By Arab News
By Osama Al Sharif
Like his father before him President Bashar Assad comes out as a cool customer; resolute, poker faced and cryptic. In his first interview this week to a Western newspaper since mass unrests broke out in Syria last March, he was also threatening and unyielding as Arab and international pressure to end months of bloody crackdown against protesters mounts. He warned that foreign intervention in Syria would cause a regional earthquake and “create tens of Afghanistans.”
President Assad talked about his commitment to political and economic reforms, and how Syria is different from Libya and any other country; that it sits on a strategic fault line and that any foreign intervention would end up dividing it and creating regional havoc. He dismissed the newly formed Syrian National Council, a coalition of dissident groups and opposition parties whose declared aim is to topple the Baathist regime that has ruled Syria for decades.
What he failed to explain is how after more than seven months of brutal assault by the military and regime thugs most of the cities and towns in Syria remain rebellious. At least 3000 people have been killed and tens of thousands arrested. The army has been unleashed to bomb, besiege and subdue major cities like Homs, Hama and Latakia. The official version of events, that the protesters are mainly infiltrators, paid up to destabilize Syria and serve a foreign agenda no longer holds water. Even Assad’s closest allies like China and Russia are now calling on him to stop killing his own people and initiate dialogue to launch genuine reforms. Others, like Europe and the United States, believe it is already too late and that the Assad regime has lost legitimacy.
But Assad is right in his assessment that Syria is not Libya. Unlike Col. Muammar Qaddafi, President Bashar Assad has a more sophisticated loyal base; party apparatchiks, a well organized army, key mercantile figures and various sects including his own; the Alawites who make up no less than 10 percent of the population. He has some compelling cards in his possession that range from Syria’s influence in Lebanon, Iraq, the Kurds along the borders with Turkey and his country’s uneasy truce with Israel.
He has warned that Damascus has been fighting the Islamists for decades and that they stand to gain if his grip on authority is loosened. But in many ways President Assad is barking up the wrong tree. Since he came to power in 2000 he projected himself as a reformer with new ideas. As a physician who was trained in the West, spoke perfect English he could relate to the yearnings of his people, especially the youth. But until the arrival of the Arab Spring early this year, he had little to show for his promises. He had initiated some economic reforms, allowing the private sector to play a bigger role, but the trickledown effect has been meager. On the political front, the Baath Party remained the only legitimate power and Syria continued to be run as a police state. The “Damascus Spring,” a period of intense political debate and calls for openness that started after the death of Hafiz Assad was short-lived.

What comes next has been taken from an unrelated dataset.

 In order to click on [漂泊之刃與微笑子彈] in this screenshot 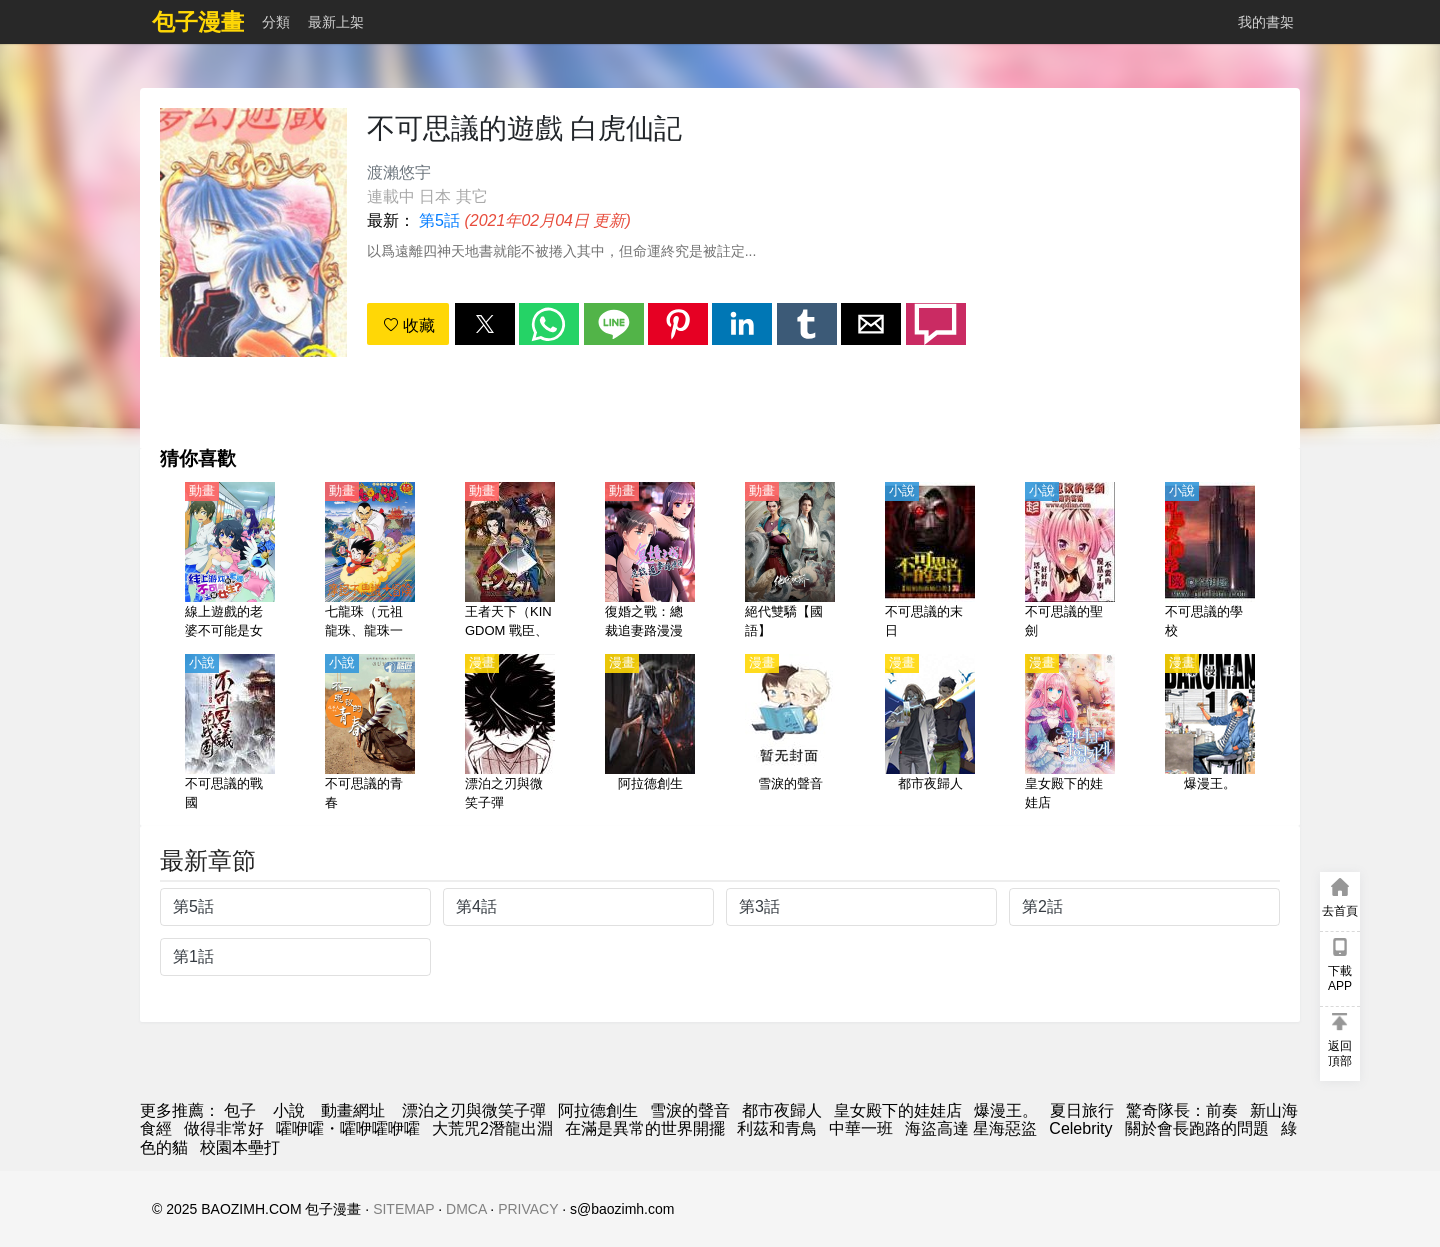 , I will do `click(510, 734)`.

President Assad has misread the political, social and economic changes that had taken place globally, and, more importantly, regionally, just like his opposite numbers in Tunisia, Egypt, Yemen and Libya. The irony is that he could have avoided the current standoff if he had pushed through with reforms. Even now and after announcing a number of political initiatives, since the eruption of the uprising, there are no signs that he is serious about carrying out fundamental political changes.
An Arab League ministerial committee, headed by Qatar, is trying to get him to accept a working proposal that would end the violence, withdraw the army from cities and initiate dialogue with the opposition. So far he has been vacillating. Even if he accepts his credibility remains questionable.
There are no signs that popular protests are receding or that the army and the regime’s henchmen are backing off. More people are being killed every day. There is evidence that army recruits are defecting and in some instances armed clashes have taken place between regulars and dissidents.
The problem with Assad’s behavior of denial, defiance and issuing threats is that it does not add up to a good strategy to end the protests and bring peace to Syria. Outside pressure will continue to build leaving his regime isolated and in dire economic shape. It might be too late to bring about national reconciliation, and even if the international community, namely the US and its allies, decides not to replicate the Libya model in Syria, President Assad will soon find that he is running out of options.
To go on with killing protesters and bombing cities is a recipe for self-annihilation. To play the sectarian card and pit his countrymen against each other will ensure his defeat at the end. And very few observers believe that he will be reckless enough to stir trouble with either Turkey or Israel at this juncture.
His only hope for now will be to embrace the Arab initiative and engage the opposition in a meaningful dialogue over Syria’s future that could pave the way for a peaceful and democratic transition of power, avoid foreign intervention and ensure him an honorable exit from the scene.
— Osama Al Sharif is a journalist and political commentator based in Amman.